Twelve Free Chemistry Databases
October 12, 2011: An updated version of this post is available at Sixty-Four Free Chemistry Databases.
Just two years ago, trying to find free online chemistry databases was an exercise in futility. Now, they're sprouting up all over the Web like wildflowers after a wet Spring. What follows is a far-from-complete roundup of some of the more interesting places to start your chemical search.
- PubChem- The granddaddy of all free chemistry databases. Search over 8 million compounds by a variety of criteria. Although some PubChem records are linked into the primary literature through MeSH, most are not. But this doesn't seem to be PubChem's true calling. Instead, PubChem may well evolve into the world's largest online collection of molecular data sheets. Increasingly, the other databases in this list are cross-referencing their entries into PubChem. PubChem's entire database can be downloaded by FTP. CAS Registry are correct to see PubChem as the first real competition they've had in decades.
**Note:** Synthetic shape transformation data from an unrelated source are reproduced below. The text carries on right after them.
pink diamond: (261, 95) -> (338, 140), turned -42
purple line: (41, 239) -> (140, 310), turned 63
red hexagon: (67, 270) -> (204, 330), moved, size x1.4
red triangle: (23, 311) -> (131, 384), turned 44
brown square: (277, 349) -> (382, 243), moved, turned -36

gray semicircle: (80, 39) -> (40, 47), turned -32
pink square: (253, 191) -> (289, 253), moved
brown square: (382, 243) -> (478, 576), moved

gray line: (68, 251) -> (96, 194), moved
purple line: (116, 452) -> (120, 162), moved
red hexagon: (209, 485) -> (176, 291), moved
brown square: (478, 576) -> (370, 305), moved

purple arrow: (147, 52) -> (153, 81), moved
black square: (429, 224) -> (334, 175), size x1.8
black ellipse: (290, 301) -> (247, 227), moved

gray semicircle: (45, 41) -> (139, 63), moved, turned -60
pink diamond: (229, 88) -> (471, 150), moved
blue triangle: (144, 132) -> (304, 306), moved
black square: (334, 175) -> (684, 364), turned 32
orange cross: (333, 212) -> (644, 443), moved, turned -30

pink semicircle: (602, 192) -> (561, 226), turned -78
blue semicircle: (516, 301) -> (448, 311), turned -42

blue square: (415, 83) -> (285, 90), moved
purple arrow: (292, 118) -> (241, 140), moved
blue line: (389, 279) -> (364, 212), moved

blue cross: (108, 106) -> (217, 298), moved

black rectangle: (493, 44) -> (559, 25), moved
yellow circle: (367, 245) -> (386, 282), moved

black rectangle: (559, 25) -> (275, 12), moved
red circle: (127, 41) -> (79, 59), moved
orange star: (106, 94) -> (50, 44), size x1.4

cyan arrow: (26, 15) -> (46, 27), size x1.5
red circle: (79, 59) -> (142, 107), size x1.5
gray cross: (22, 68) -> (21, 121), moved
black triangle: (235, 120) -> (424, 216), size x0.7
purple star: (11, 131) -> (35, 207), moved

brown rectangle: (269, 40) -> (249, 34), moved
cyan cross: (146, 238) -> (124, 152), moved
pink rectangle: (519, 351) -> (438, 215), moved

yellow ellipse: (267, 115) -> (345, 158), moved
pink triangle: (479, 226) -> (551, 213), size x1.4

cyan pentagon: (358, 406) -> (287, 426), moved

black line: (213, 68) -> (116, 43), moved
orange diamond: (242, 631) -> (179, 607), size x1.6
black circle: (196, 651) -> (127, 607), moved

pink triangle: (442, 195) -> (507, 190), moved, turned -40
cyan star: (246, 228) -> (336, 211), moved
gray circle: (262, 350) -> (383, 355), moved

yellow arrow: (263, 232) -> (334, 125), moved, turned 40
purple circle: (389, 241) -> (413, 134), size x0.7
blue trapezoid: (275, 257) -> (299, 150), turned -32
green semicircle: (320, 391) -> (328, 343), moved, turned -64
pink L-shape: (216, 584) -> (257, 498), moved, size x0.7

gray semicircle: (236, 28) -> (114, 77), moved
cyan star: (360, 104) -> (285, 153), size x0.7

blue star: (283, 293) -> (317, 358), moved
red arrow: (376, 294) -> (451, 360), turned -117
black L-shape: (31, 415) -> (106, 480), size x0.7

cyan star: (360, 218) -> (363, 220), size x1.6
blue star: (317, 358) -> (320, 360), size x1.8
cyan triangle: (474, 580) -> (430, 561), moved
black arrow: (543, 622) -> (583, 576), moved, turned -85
- ZINC- A free database of commercially-available compounds for virtual screening. Search over 4.6 million compounds by structure, IUPAC name, InChI, and a host of calculated properties.
- eMolecules- Google for molecules. With a simple interface and super fast search engine, eMolecules augments PubChem with other information sources, including specialty chemical catalogs. Although eMolecules' emphasis seems to be on commercially-available compounds, it's only possible to get a link directly into a supplier's online catalog for a limited number of molecules. Most of the links are to PubChem records. For this reason, I don't find eMolecules very useful in its current form. If you remember something called "Chmoogle", this is the same service (moral: don't mess with Google).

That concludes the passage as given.